Sept. 25, 2007

Application for New Nuclear Reactors in South Texas Sends U.S. Back to Failed Energy Policies of the 1970s

Statement of Tyson Slocum, Director of Public Citizen’s Energy Program

NRG Energy’s request today to build two new nuclear reactors in southern Texas is déjà vu all over again. The U.S. has been down the nuclear power path – and it has proven to be expensive, polluting, dangerous and a security risk. Nothing has changed with any of these factors since utilities lost interest in nuclear power 30 years ago. Electricity companies are testing a revised licensing process only because federal politicians want to throw even more taxpayer dollars at an industry with which they have become far too cozy.

With this application, NRG Energy is attempting to be the first in line to obtain loan guarantees and other construction subsidies for nuclear power granted in the Energy Policy Act of 2005. NRG Energy is not a poor little start-up company venturing into an innovative field to address energy needs. In the past 18 months, NRG Energy has made $835 million in profit and is positioning itself to receive federal handouts that continue to prop up a mature industry that is not economically viable.

Nuclear industry heads have candidly stated that without the federal loan guarantees, the projects will come to a halt. There is no reason for U.S. taxpayers to back loans for a technology that, according to the Congressional Budget Office, has a default rate of “well above 50 percent.” NRG Energy’s proposed design for an advanced boiling water reactor should not even be eligible for loan guarantees, the purpose of which is to encourage advancement of new and innovative technology, because advanced boiling water reactors are operating in Japan, and several more are under construction in Asia. The technology isn’t that new, and it isn’t that innovative. Further, NRG is hardly deserving of taxpayer money; it paid $2 million in fines this year for falsely reporting natural gas trading information.

The proposed reactors may be headed for billions in cost overruns just as in the 1970s, especially given that the cost of steel and other construction materials are skyrocketing. Two advanced boiling water reactors were built in Japan in 1996 and 1997 at a cost of $4.21 billion and more than $3.64 billion respectively.

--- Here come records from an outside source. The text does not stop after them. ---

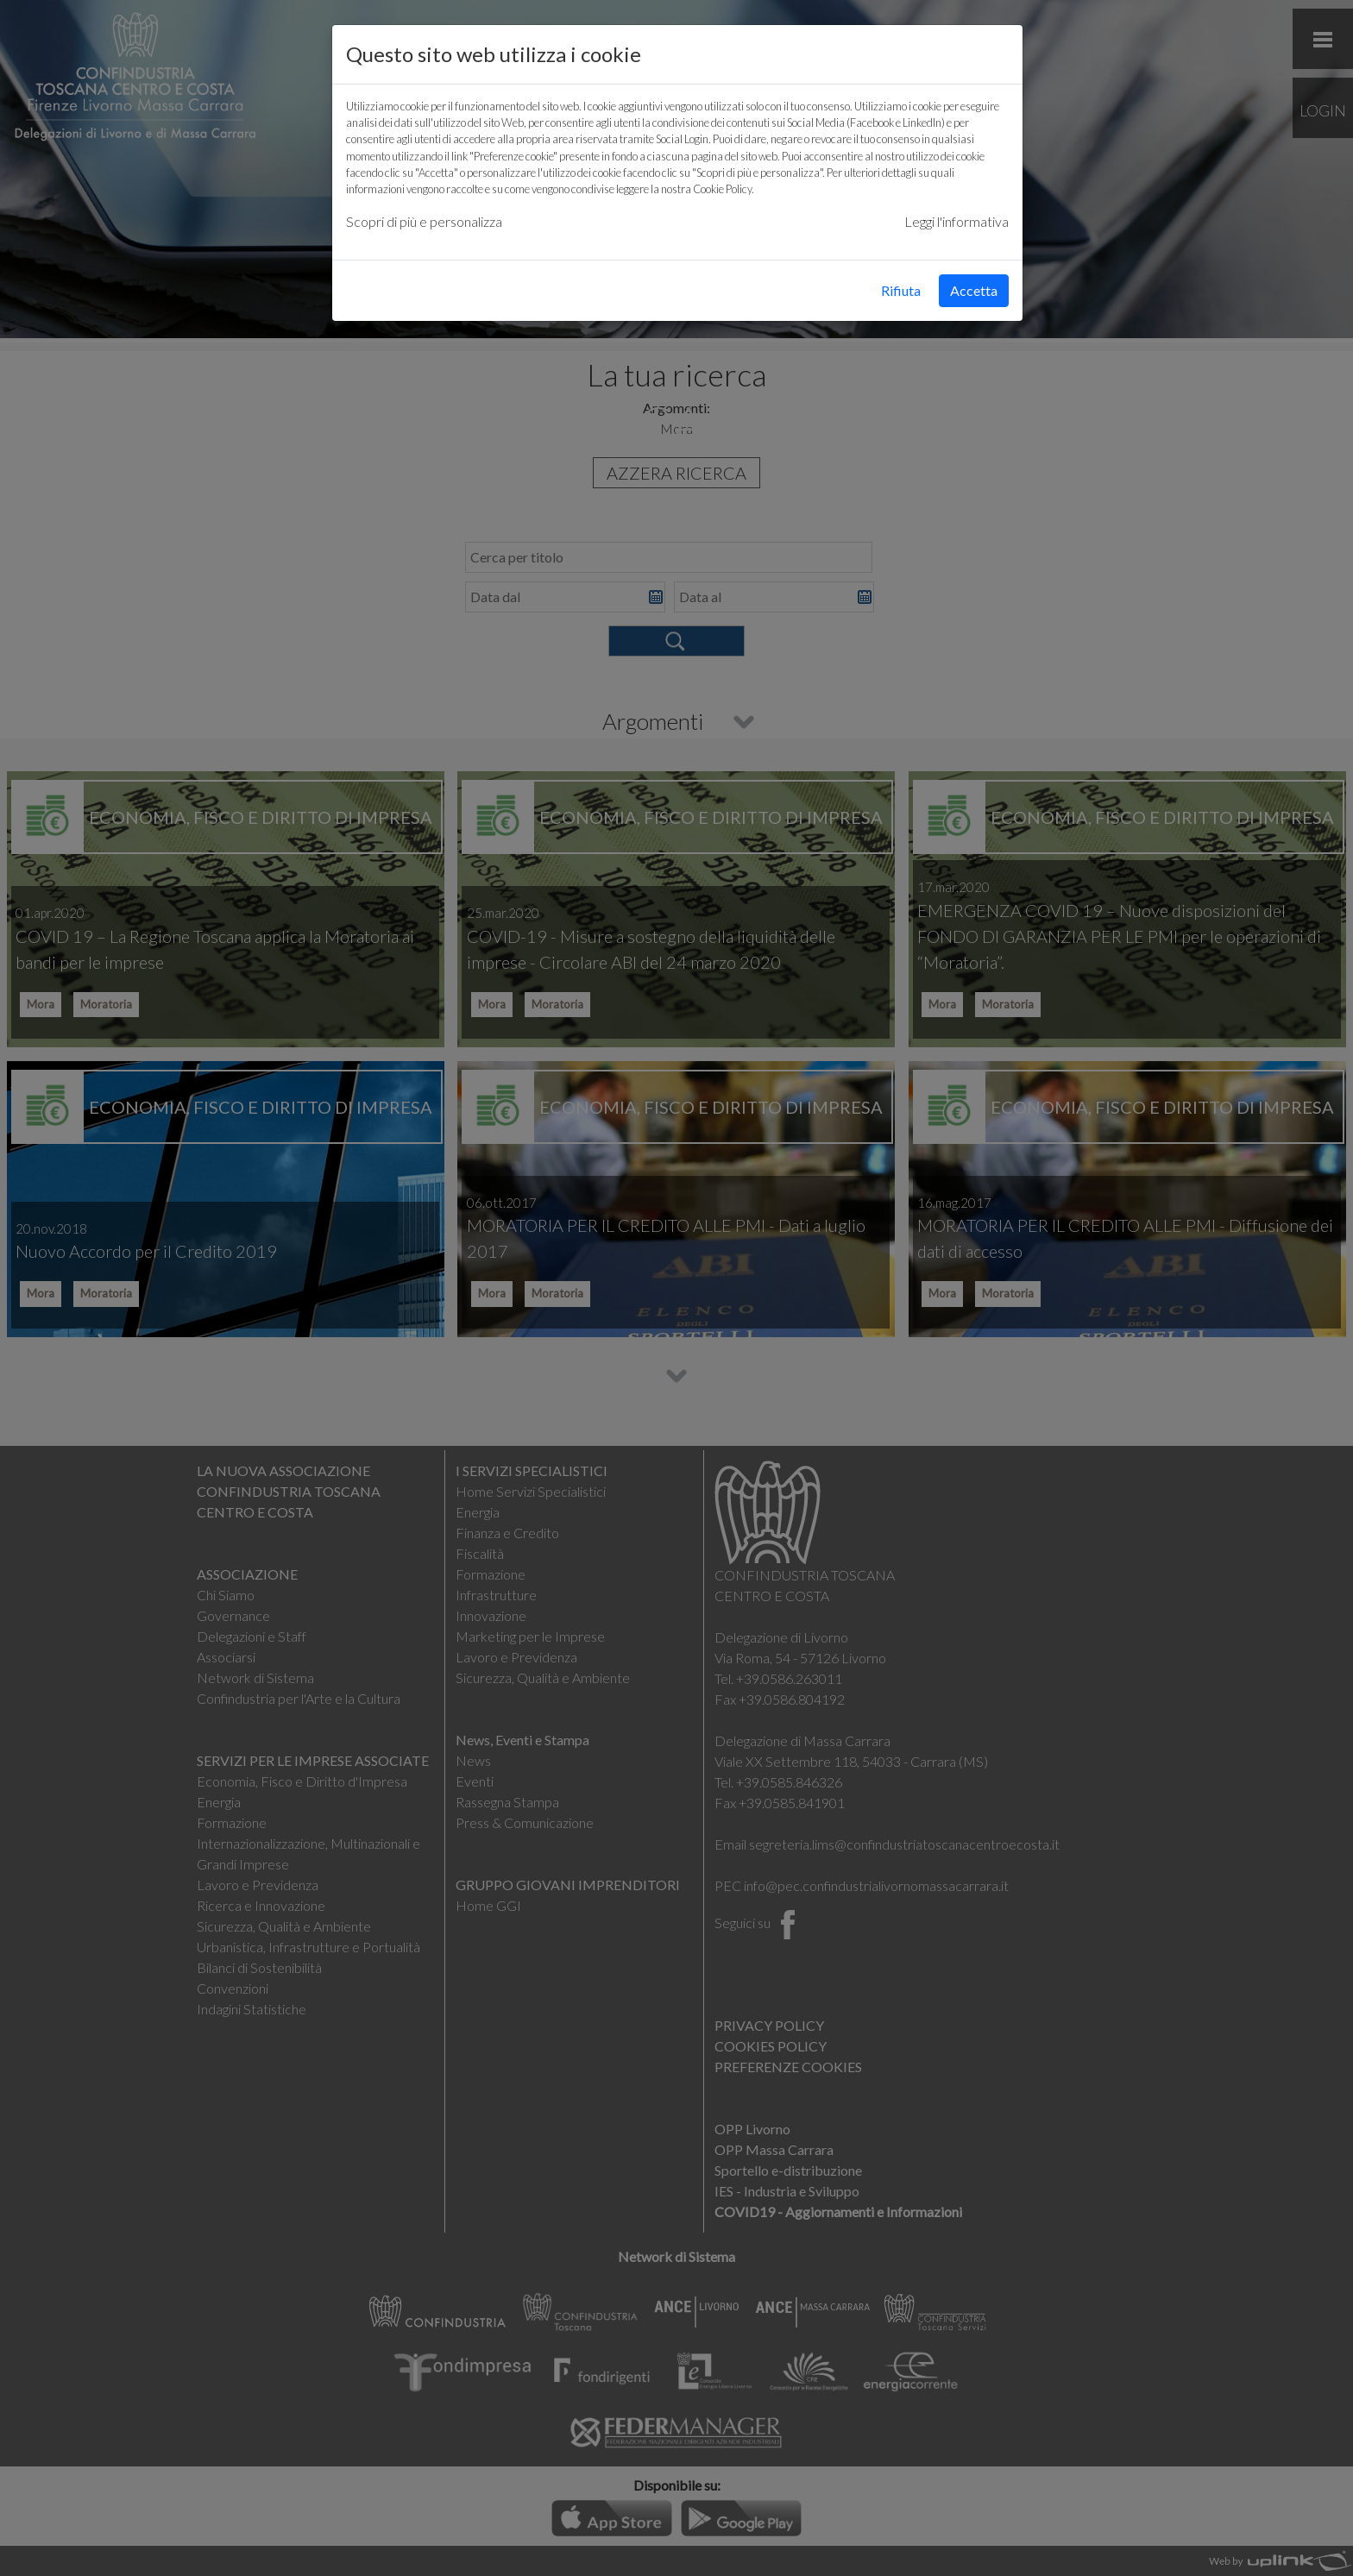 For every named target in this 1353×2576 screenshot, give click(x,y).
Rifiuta (901, 290)
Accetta (973, 290)
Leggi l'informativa (956, 221)
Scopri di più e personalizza (424, 221)
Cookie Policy (722, 189) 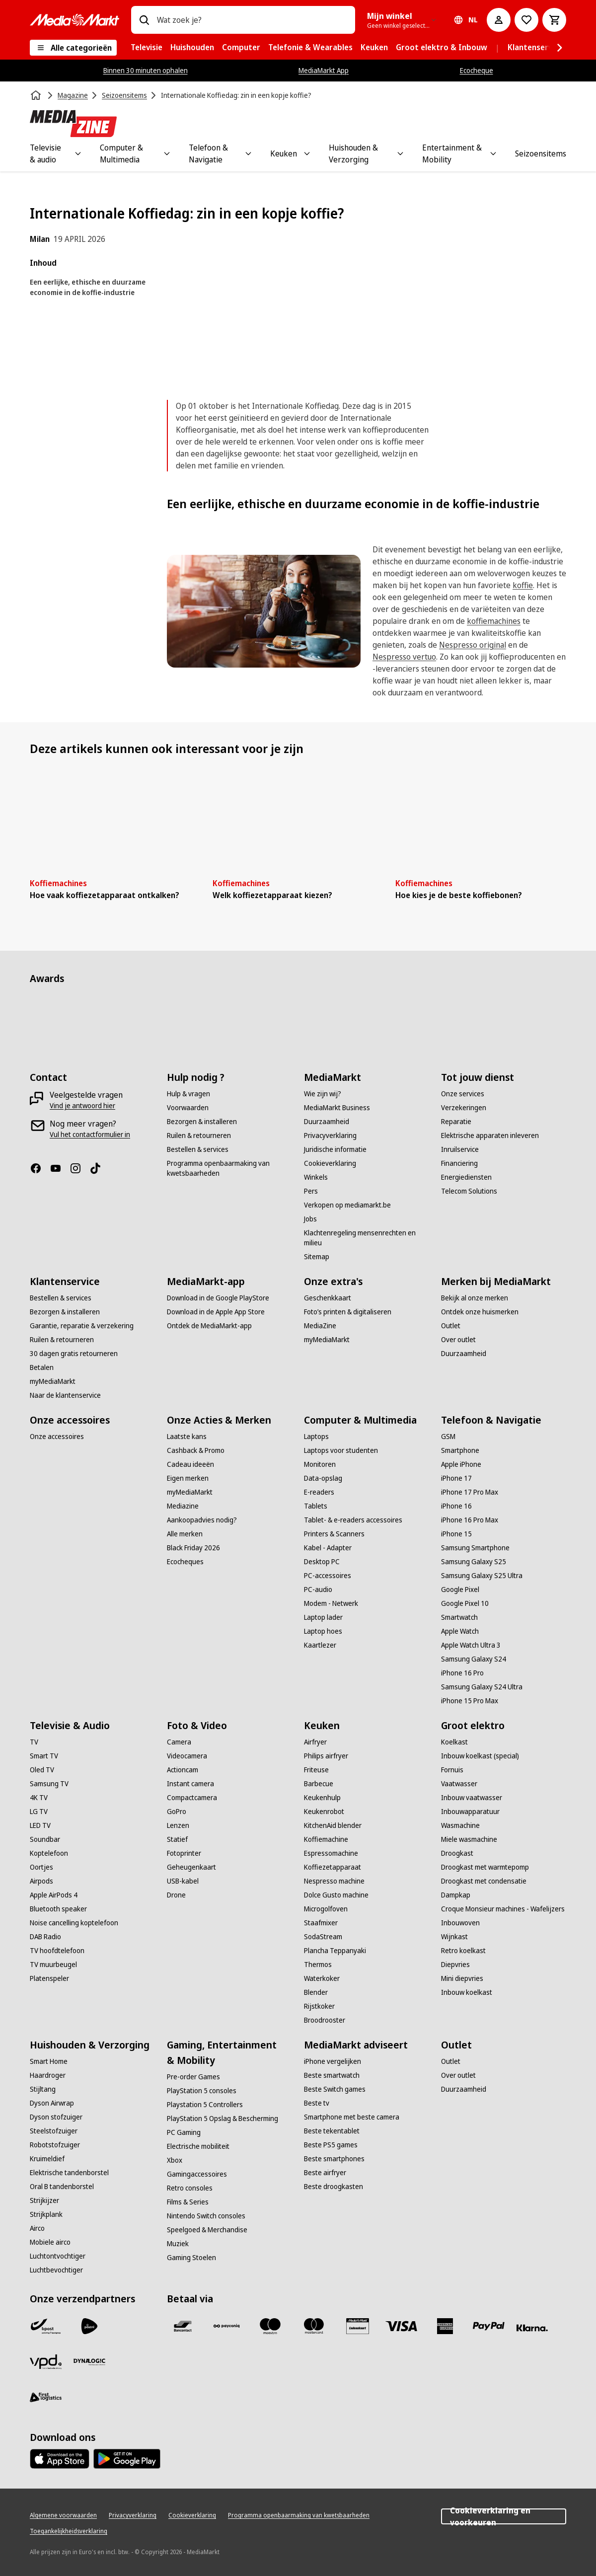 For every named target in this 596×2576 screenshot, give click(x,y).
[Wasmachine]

Public Citizen will fight these proposed reactors every step of the way. The flaws of nuclear power – excessive cost, security threats and long-lived radioactive waste – have not been solved. More nuclear reactors will only exacerbate these problems. The future of nuclear power looks a lot like the past. The first step to avoid repeating history is to stop wasting taxpayer dollars on bailing out this 20th century technology and focus on 21st century solutions that are clean, safe, and sustainable.